The dew glistens in the early morning sunlight peeking over the horizon, your breathing heavy and forming mist in front of your face. Suddenly emerging in the pathway ahead of you, a slender figure. Wily and wild, a small a coyote appears.
“I stayed about 20 feet behind him and never felt threatened. We connected somehow – it felt natural, » said Robert Staley, who had this unique encounter one morning whilst running around Vancouver’s Pacific Spirit Park.
Encounters like this are charming and innocent. But combined with their increased range due to climate change and their frequent contact with humans in urban environments, coyote encounters with people have become a worrying problem cities have to manage.

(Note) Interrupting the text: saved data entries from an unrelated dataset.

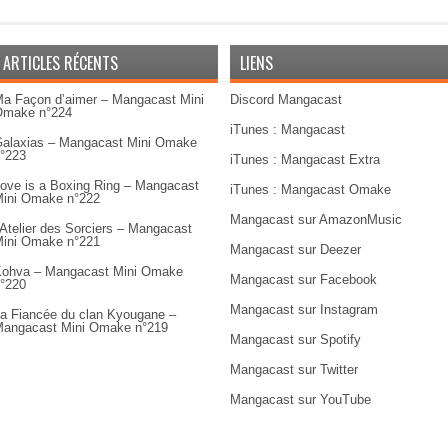
ARTICLES RÉCENTS
LIENS
a Façon d’aimer – Mangacast Mini
Discord Mangacast
Omake n°224
iTunes : Mangacast
alaxias – Mangacast Mini Omake
°223
iTunes : Mangacast Extra
ove is a Boxing Ring – Mangacast
iTunes : Mangacast Omake
ini Omake n°222
Mangacast sur AmazonMusic
’Atelier des Sorciers – Mangacast
ini Omake n°221
Mangacast sur Deezer
ohva – Mangacast Mini Omake
Mangacast sur Facebook
°220
Mangacast sur Instagram
a Fiancée du clan Kyougane –
angacast Mini Omake n°219
Mangacast sur Spotify
Mangacast sur Twitter
Mangacast sur YouTube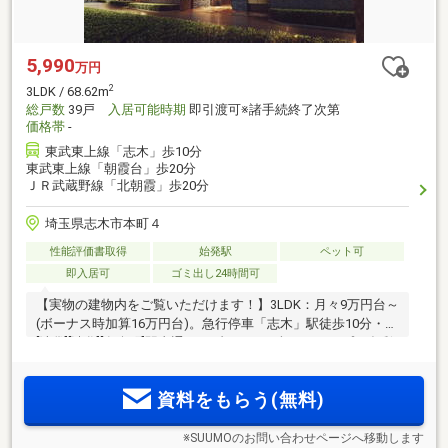
5,990
万円
2
3LDK / 68.62m
総戸数
39戸
入居可能時期
即引渡可※諸手続終了次第
価格帯
-
東武東上線「志木」歩10分
東武東上線「朝霞台」歩20分
ＪＲ武蔵野線「北朝霞」歩20分
埼玉県志木市本町４
性能評価書取得
始発駅
ペット可
即入居可
ゴミ出し24時間可
【実物の建物内をご覧いただけます！】3LDK：月々9万円台～
(ボーナス時加算16万円台)。急行停車「志木」駅徒歩10分・
[池袋][渋谷][有楽町]駅直通。メゾネットを含む17タイプの多彩
な間取り。WICなど収納充実。ZEH-M Oriented対応で夏も冬も
快適な住まいと省エネ性を両立
資料をもらう(無料)
※SUUMOのお問い合わせページへ移動します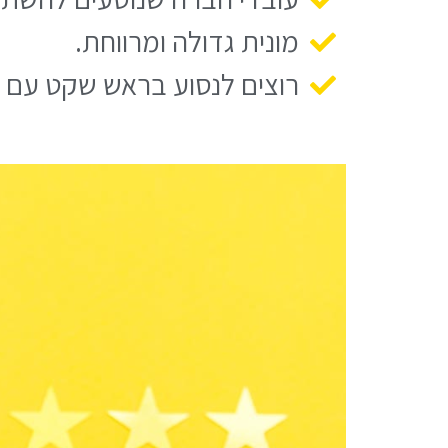
מונית גדולה ומרווחת.
רוצים לנסוע בראש שקט עם נה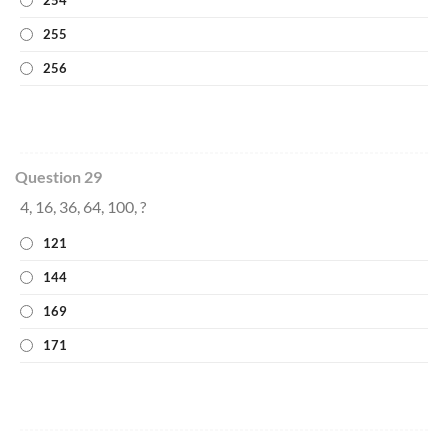
254
255
256
Question 29
4, 16, 36, 64, 100, ?
121
144
169
171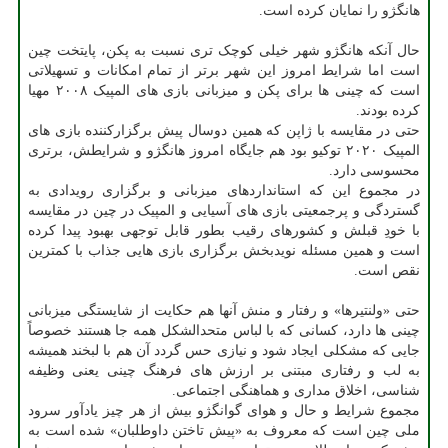
هانگژو را نمایان کرده است.
حال آنکه هانگژو شهر خیلی کوچک تری نسبت به پکن، پایتخت چین
است اما شرایط امروز این شهر برتر از تمام امکانات و تسهیلاتی
است که چینی ها برای پکن و میزبانی بازی های المپیک ۲۰۰۸ مهیا
کرده بودند.
حتی در مقایسه با ژاپن که همین دوسال پیش برگزارکننده بازی های
المپیک ۲۰۲۰ توکیو بود هم جایگاه امروز هانگژو و شرایطش، برتری
محسوسی دارد.
در مجموع این که استانداردهای میزبانی و برگزاری رویدادی به
گستردگی و پرجمعیتی بازی های آسیایی و المپیک در چین در مقایسه
با خودِ قبلش و کشورهای رقیب بطور قابل توجهی بهبود پیدا کرده
است و همین مسئله نویدبخش برگزاری بازی هایی جذاب با کمترین
نقص است.
حتی «ولنتیرها» و رفتار و منش آنها هم حکایت از شایستگی میزبانی
چینی ها دارد، کسانی که با لباس متحدالشکل همه جا هستند خصوصاً
جایی که مشکلی ایجاد شود و نیازی حس گردد آن هم با لبخند همیشه
به لب و رفتاری مبتنی بر ارزش های فرهنگ چینی یعنی وظیفه
شناسی، اخلاق مداری و هماهنگی اجتماعی.
مجموع شرایط و حال و هوای گوانگژو بیش از هر چیز یادآور سرود
ملی چین است که معروف به «پیش تاختن داوطلبان» شده است به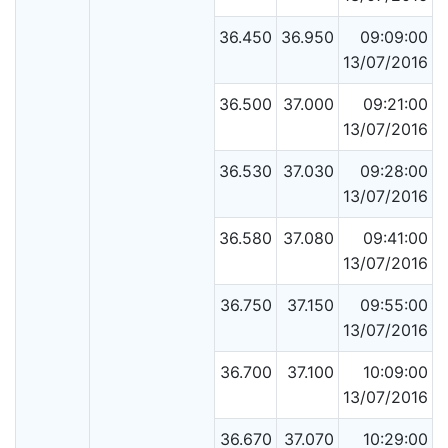
36.450
36.950
09:09:00
13/07/2016
36.500
37.000
09:21:00
13/07/2016
36.530
37.030
09:28:00
13/07/2016
36.580
37.080
09:41:00
13/07/2016
36.750
37.150
09:55:00
13/07/2016
36.700
37.100
10:09:00
13/07/2016
36.670
37.070
10:29:00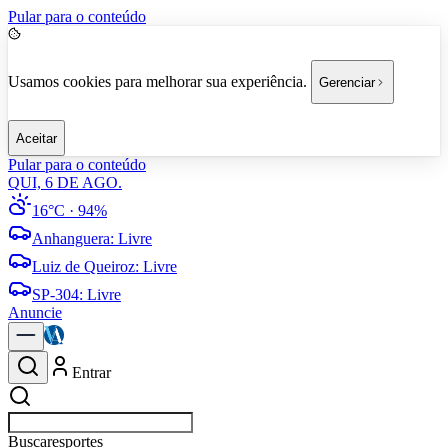
Pular para o conteúdo
Usamos cookies para melhorar sua experiência.
Gerenciar
Aceitar
Pular para o conteúdo
QUI, 6 DE AGO.
16°C
· 94%
Anhanguera
:
Livre
Luiz de Queiroz
:
Livre
SP-304
:
Livre
Anuncie
Entrar
Buscar
política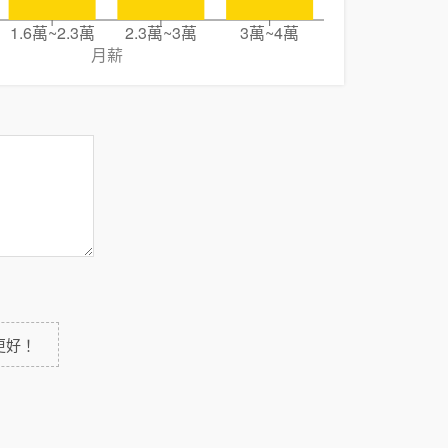
1.6萬~2.3萬
2.3萬~3萬
3萬~4萬
月薪
更好！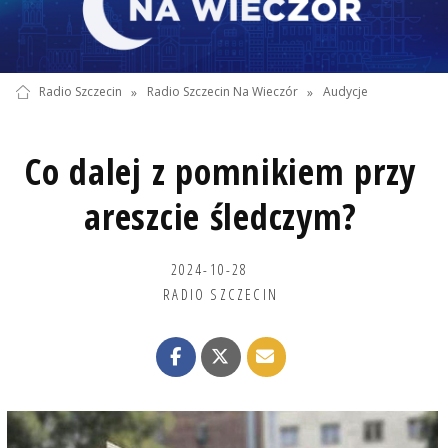
Radio Szczecin
»
Radio Szczecin Na Wieczór
»
Audycje
Co dalej z pomnikiem przy
areszcie śledczym?
2024-10-28
RADIO SZCZECIN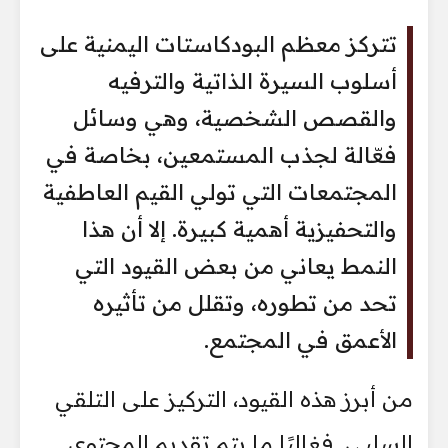
تتركز معظم البودكاستات اليمنية على
أسلوب السيرة الذاتية والترفيه
والقصص الشخصية، وهي وسائل
فعّالة لجذب المستمعين، بخاصة في
المجتمعات التي تولي القيم العاطفية
والتحفيزية أهمية كبيرة. إلا أن هذا
النمط يعاني من بعض القيود التي
تحد من تطوره، وتقلل من تأثيره
الأعمق في المجتمع.
من أبرز هذه القيود، التركيز على التلقي
السلبي. فغالبًا ما يتم تقديم المحتوى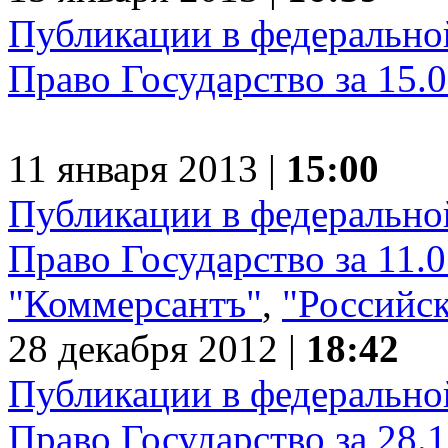
Публикации в федеральной
Право Государство за 15.
11 января 2013 |
15:00
Публикации в федеральной
Право Государство за 11.
"Коммерсантъ"
,
"Российск
28 декабря 2012 |
18:42
Публикации в федеральной
Право Государство за 28.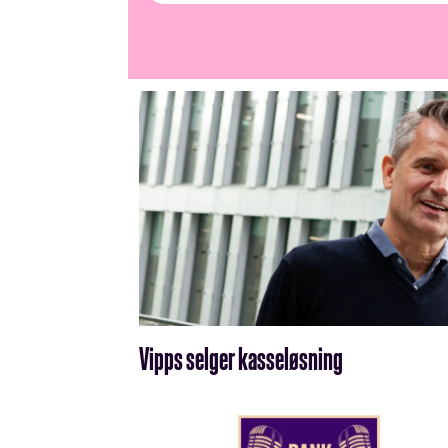
Vipps selger kasseløsning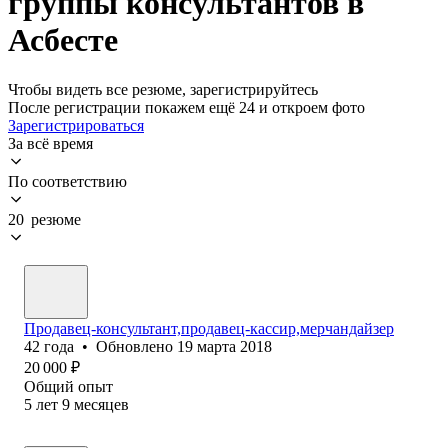
группы консультантов в
Асбесте
Чтобы видеть все резюме, зарегистрируйтесь
После регистрации покажем ещё 24 и откроем фото
Зарегистрироваться
За всё время
По соответствию
20 резюме
Продавец-консультант,продавец-кассир,мерчандайзер
42
года
•
Обновлено
19 марта 2018
20 000
₽
Общий опыт
5
лет
9
месяцев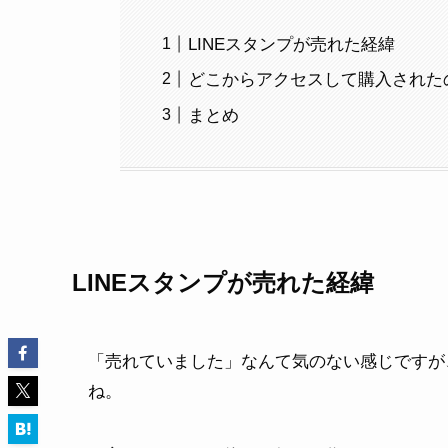
LINEスタンプが売れた経緯
どこからアクセスして購入された
まとめ
LINEスタンプが売れた経緯
「売れていました」なんて気のない感じですが
ね。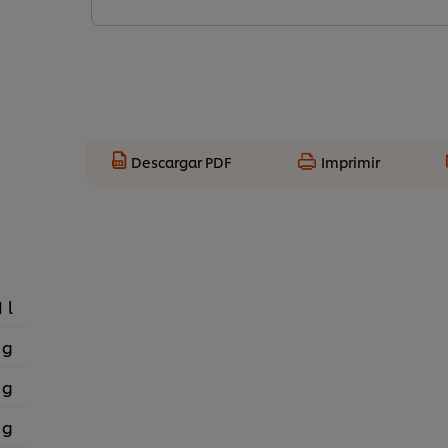
Descargar PDF
Imprimir
1 l
 g
 g
 g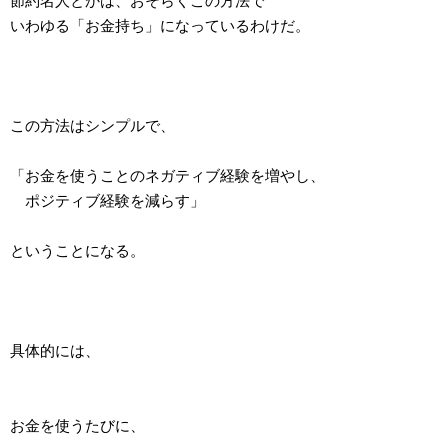
節約名人とかは、おそらくこの方法で
いわゆる「お金持ち」になっているわけだ。
この方法はシンプルで、
「お金を使うことのネガティブ経験を増やし、
ポジティブ経験を減らす」
ということになる。
具体的には、
お金を使うたびに、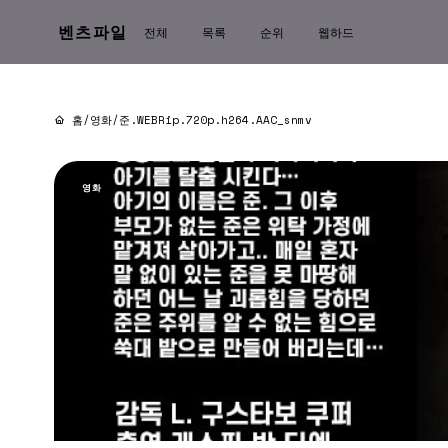
벤츠파일
전체
목록
순위
웹하드
홈
/
영화
/
준.WEBRip.720p.h264.AAC_snmv
영화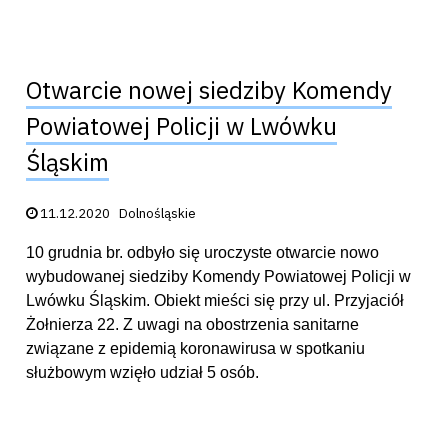
Otwarcie nowej siedziby Komendy
Powiatowej Policji w Lwówku
Śląskim
Data publikacji:
11.12.2020
Dolnośląskie
10 grudnia br. odbyło się uroczyste otwarcie nowo
wybudowanej siedziby Komendy Powiatowej Policji w
Lwówku Śląskim. Obiekt mieści się przy ul. Przyjaciół
Żołnierza 22. Z uwagi na obostrzenia sanitarne
związane z epidemią koronawirusa w spotkaniu
służbowym wzięło udział 5 osób.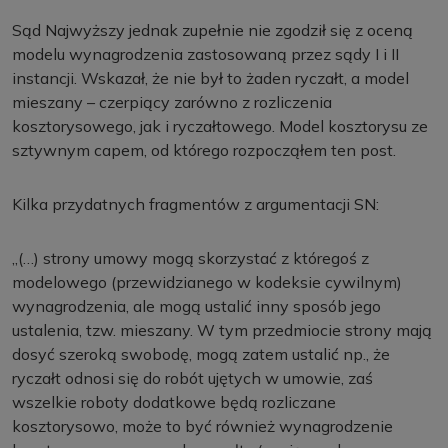
Sąd Najwyższy jednak zupełnie nie zgodził się z oceną
modelu wynagrodzenia zastosowaną przez sądy I i II
instancji. Wskazał, że nie był to żaden ryczałt, a model
mieszany – czerpiący zarówno z rozliczenia
kosztorysowego, jak i ryczałtowego. Model kosztorysu ze
sztywnym capem, od którego rozpocząłem ten post.
Kilka przydatnych fragmentów z argumentacji SN:
„(…) strony umowy mogą skorzystać z któregoś z
modelowego (przewidzianego w kodeksie cywilnym)
wynagrodzenia, ale mogą ustalić inny sposób jego
ustalenia, tzw. mieszany. W tym przedmiocie strony mają
dosyć szeroką swobodę, mogą zatem ustalić np., że
ryczałt odnosi się do robót ujętych w umowie, zaś
wszelkie roboty dodatkowe będą rozliczane
kosztorysowo, może to być również wynagrodzenie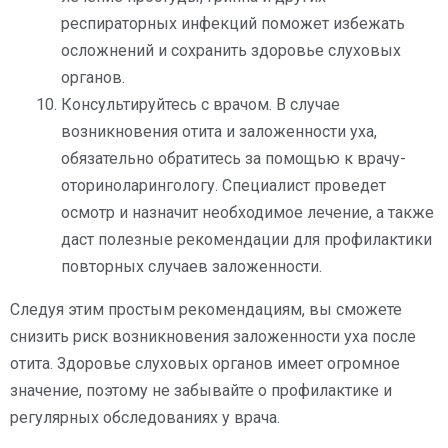
респираторных инфекций поможет избежать
осложнений и сохранить здоровье слуховых
органов.
Консультируйтесь с врачом. В случае
возникновения отита и заложенности уха,
обязательно обратитесь за помощью к врачу-
оториноларингологу. Специалист проведет
осмотр и назначит необходимое лечение, а также
даст полезные рекомендации для профилактики
повторных случаев заложенности.
Следуя этим простым рекомендациям, вы сможете
снизить риск возникновения заложенности уха после
отита. Здоровье слуховых органов имеет огромное
значение, поэтому не забывайте о профилактике и
регулярных обследованиях у врача.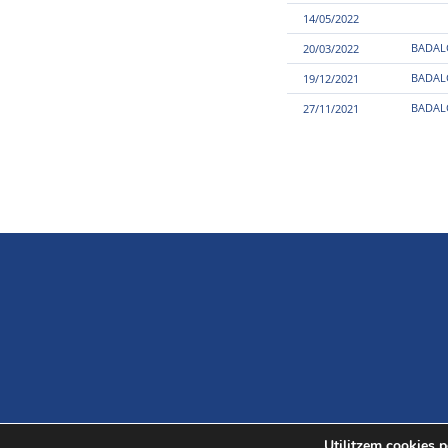
14/05/2022
BADAL
20/03/2022
BADAL
19/12/2021
BADAL
27/11/2021
Utilitzem cookies pe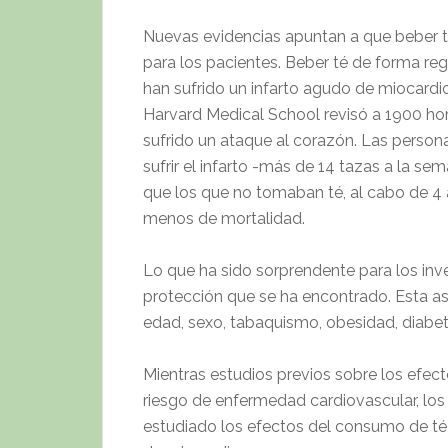
Nuevas evidencias apuntan a que beber t
para los pacientes. Beber té de forma re
han sufrido un infarto agudo de miocardio.
Harvard Medical School revisó a 1900 h
sufrido un ataque al corazón. Las perso
sufrir el infarto -más de 14 tazas a la 
que los que no tomaban té, al cabo de 4
menos de mortalidad.
Lo que ha sido sorprendente para los inve
protección que se ha encontrado. Esta a
edad, sexo, tabaquismo, obesidad, diabet
Mientras estudios previos sobre los efec
riesgo de enfermedad cardiovascular, los
estudiado los efectos del consumo de té a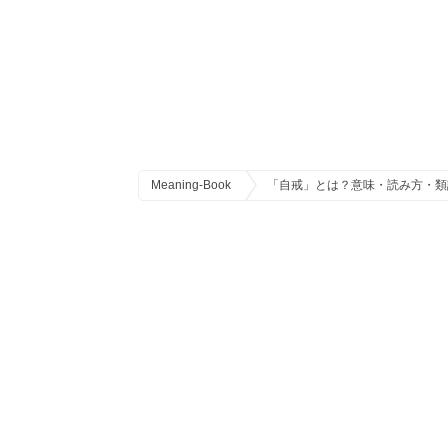
Meaning-Book
「自戒」とは？意味・読み方・類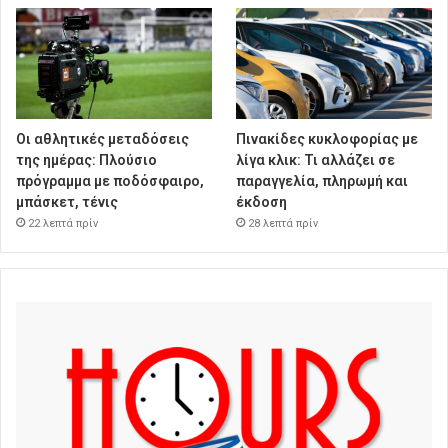
Οι αθλητικές μεταδόσεις
Πινακίδες κυκλοφορίας με
της ημέρας: Πλούσιο
λίγα κλικ: Τι αλλάζει σε
πρόγραμμα με ποδόσφαιρο,
παραγγελία, πληρωμή και
μπάσκετ, τένις
έκδοση
22 λεπτά πρίν
28 λεπτά πρίν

Attacks on humans are rare, but coyotes have been known to steal small pets, such as dogs, sometimes while the owners are walking them on a leash. Coyotes can be pushed to this behaviour by a disease which makes them more desperate, and scavenging/being fed human food, which makes them bolder.
Nowadays, cities are favouring education programs which teach co-existence and awareness of how to deal with coyotes. But, this is a big change from previous policy, between 1947 and 1956, the U.S. Fish and Wildlife Service slaughtered millions of coyotes in the western United States.
Our relationship with coyotes has evolved and adapted, as they have to our presence. We will need to continue to find ways to do so if we are to peacefully exist in urban environments.